As some organisers of Anzac Day events have indicated that they would like to read out a message from the Prime Minister or the Governor-General, here is the Anzac Day 2016 message from the former Prime Minister Rt Hon John Key.
We will publish the 2017 message shortly before Anzac Day 2017.
The Governor-General's message is here.
Prime Minister's 2016 Anzac Day message
One hundred years ago we saw New Zealand’s first Anzac Services held on April 25, 1916, following calls for a day to honour those lost at Gallipoli.
As a country of barely one million people at the time, New Zealand was profoundly affected by the First World War. The price we paid was a high one. More than 18,000 New Zealanders lost their lives, leaving few families unaffected.
The First World War helped shape our nation and our shared values. It cemented our ties with other countries, in particular our kinship with Australia. Today, communities on both sides of the Tasman will gather to reflect on the sacrifices made and the bonds forged between our two nations.
Despite what they endured, the actions of New Zealanders during 1916 – in the tunnels below Arras, on the perilous North Sea, and on the fields of France – were true to the Anzac spirit of bravery, compassion and comradeship established at Gallipoli.
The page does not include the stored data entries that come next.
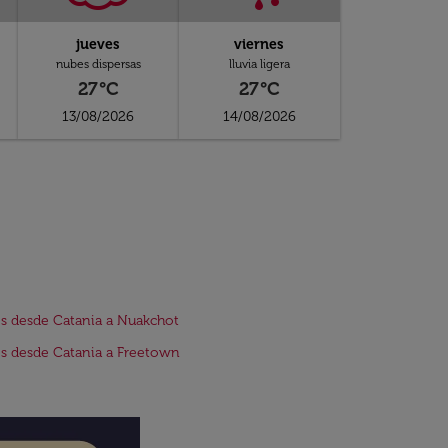
jueves
viernes
nubes dispersas
lluvia ligera
27°C
27°C
13/08/2026
14/08/2026
s desde Catania a Nuakchot
s desde Catania a Freetown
As commemorations shift focus from Gallipoli to the significant contribution made by New Zealand on the Western Front, we remember especially the Battle of the Somme, where our forces were exposed to the new horrors of gas and mechanised warfare.
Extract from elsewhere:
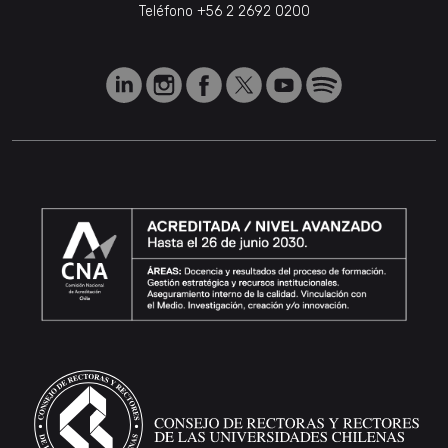
Teléfono
+56 2 2692 0200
Early Anzac services held great significance for those who grieved for lost loved ones, many of whom had no known grave and almost all of whom were buried half a world away.
The day has grown to become a time for us to collectively honour all affected by conflict and war, both past and present. This year as we mark the 50th anniversary of the Battle of Long Tan, we remember those who served in the Vietnam War. We also recognise the 75th anniversary of the Battle for Crete in the Second World War.
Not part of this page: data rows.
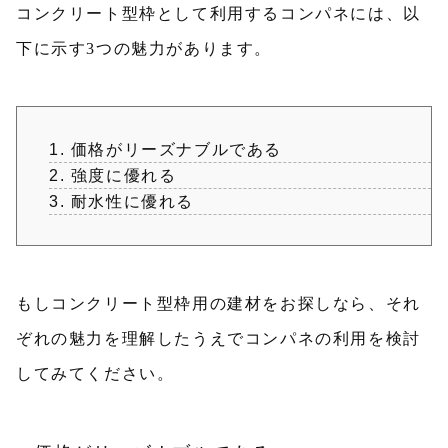
コンクリート型枠として利用するコンパネには、以
下に示す3つの魅力があります。
価格がリーズナブルである
強度に優れる
耐水性に優れる
もしコンクリート型枠用の建材をお探しなら、それ
ぞれの魅力を理解したうえでコンパネの利用を検討
してみてください。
Last year Kiwis turned out in unprecedented numbers to Anzac Day services and events, including around 40,000 who attended the first-ever dawn ceremony at Wellington's Pukeahu National War Memorial Park. This engagement illustrates our nation’s enduring respect for the Anzacs and their proud legacy.
The Anzac legacy lives on through our current service personnel, who continue to work towards a peaceful future. As we pay tribute to the sacrifices of the past, we also look forward with hope.